§ Problem to solve:
Please restate each entry that appears below word for word, without its pictures.
Start of Task inputs
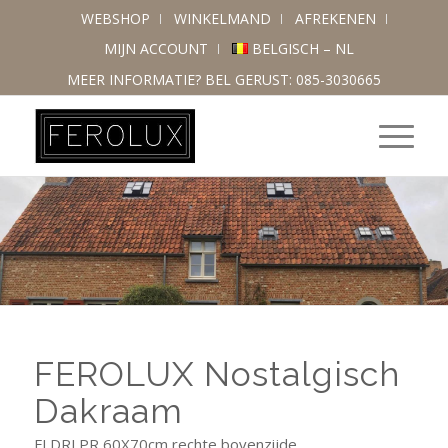
WEBSHOP
WINKELMAND
AFREKENEN
MIJN ACCOUNT
BELGISCH – NL
MEER INFORMATIE? BEL GERUST: 085-3030665
FEROLUX Nostalgisch
Dakraam
FLDRLPR 60X70cm rechte bovenzijde.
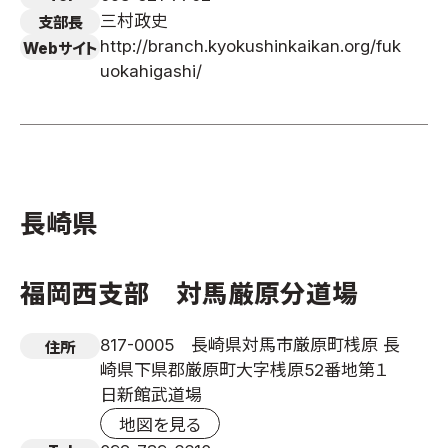
三村政史
支部長
http://branch.kyokushinkaikan.org/fuk
Webサイト
uokahigashi/
長崎県
福岡西支部 対馬厳原分道場
817-0005 長崎県対馬市厳原町桟原 長
住所
崎県下県郡厳原町大字桟原52番地第１
日新館武道場
地図を見る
End of Task inputs
§ Exercise answer:
WEBSHOP
WINKELMAND
AFREKENEN
MIJN ACCOUNT
BELGISCH – NL
MEER INFORMATIE? BEL GERUST: 085-3030665
FEROLUX Nostalgisch
Dakraam
FLDRLPR 60X70cm rechte bovenzijde.
三村政史
支部長
http://branch.kyokushinkaikan.org/fuk
Webサイト
uokahigashi/
長崎県
福岡西支部 対馬厳原分道場
817-0005 長崎県対馬市厳原町桟原 長
住所
崎県下県郡厳原町大字桟原52番地第１
日新館武道場
地図を見る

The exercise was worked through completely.